The UK bank agreed to pay Qatar £280 million for services just 16 weeks after striking a similar arrangement worth £42m to Doha that largely covered the same period, said prosecutor Edward Brown.

Qatar eventually invested more than a third of the £11 billion raised by the stricken bank during two fund raising operations. The fundraising, at the height of the global financial crisis, allowed the bank to stave off the threat of a UK government takeover.

“Having announced publicly that it was not going to take government money, it was imperative for Barclays to ensure the Qatari investment in late October 2008,” said Mr Brown. “Failure to do so at that time would have had very serious consequences for the bank.”

The jury has heard that Qatar demanded higher commission payments than any other investor as the price of taking part in the fund-raising operation.
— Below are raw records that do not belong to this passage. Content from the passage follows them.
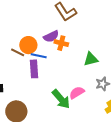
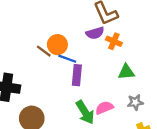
purple semicircle: (51, 36) -> (95, 33), moved
orange cross: (61, 43) -> (114, 41), moved
purple rectangle: (34, 69) -> (77, 75), moved

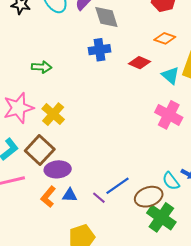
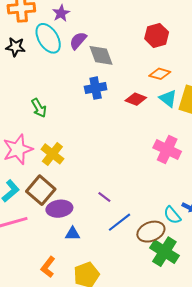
green arrow: (42, 67) -> (39, 108), turned 60
cyan triangle: (170, 76) -> (168, 98), moved
orange L-shape: (48, 197) -> (48, 267), moved
purple line: (99, 198) -> (104, 197), moved

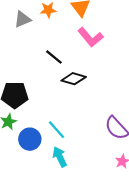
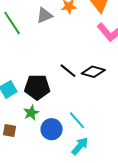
black line: (54, 57) -> (68, 71), moved
cyan arrow: (60, 157) -> (80, 146), turned 66

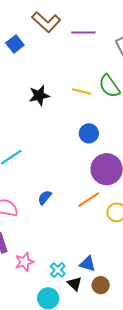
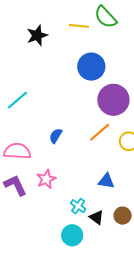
blue circle: (89, 133) -> (91, 67), size x1.4
pink star: (24, 262) -> (46, 179), moved
blue triangle: (88, 264) -> (106, 181), moved

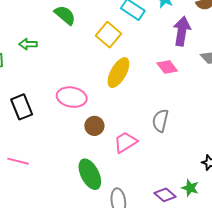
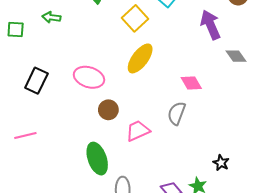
purple arrow: (182, 31) -> (210, 25), turned -40
pink diamond: (167, 67) -> (191, 83), moved
black rectangle: (22, 107) -> (36, 81), turned 40
pink line: (18, 161) -> (25, 136), turned -35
Other investors included the UAE, which put in £3.5 billion but with rates of commission that were less than half of those secured by Qatar, the court has heard.

The two advisory agreements committed Barclays to paying £322m in return for Qatar supplying services that included introducing new investors and expanding the work of Barclays across the Middle East. But prosecutors say the deal included only vague demands and was a “smokescreen” to disguise the higher commission payments.

Roger Jenkins, the former head of investment banking in the Middle East, and ex-finance director Chris Lucas lied to investors by not disclosing the fees in official documents presented to the markets, according to a UK anti-fraud agency which is bringing the criminal case.

The former head of wealth management, Tom Kalaris, and Richard Boath, then-head of the financial services group in the region, were allegedly part of the conspiracy for the first of the deals.

Mr Lucas is too ill to stand trial while the three men in the dock have denied fraud.

The court was told that Mr Jenkins negotiated a £25m bonus for his role in securing the Qatari funds in 2008.

He led discussions with then-Prime Minister Sheikh Hamad bin Jassim bin Jaber Al Thani which resulted in the investments from the state’s sovereign wealth fund and the leader’s own investment vehicle.

When the second capital raising was approved, Mr Jenkins emailed a colleague to argue that he should be given a special bonus for saving the bank.

“This capital did the trick,” he said in an email shown to the jury. The bank offered to pay Mr Jenkins the money in March 2009 with a “special award”.

Mr Jenkins was interviewed by the Serious Fraud Office in 2014. He declined to answer questions but said in a statement that the agreements had been approved by senior managers including the chief executive John Varley.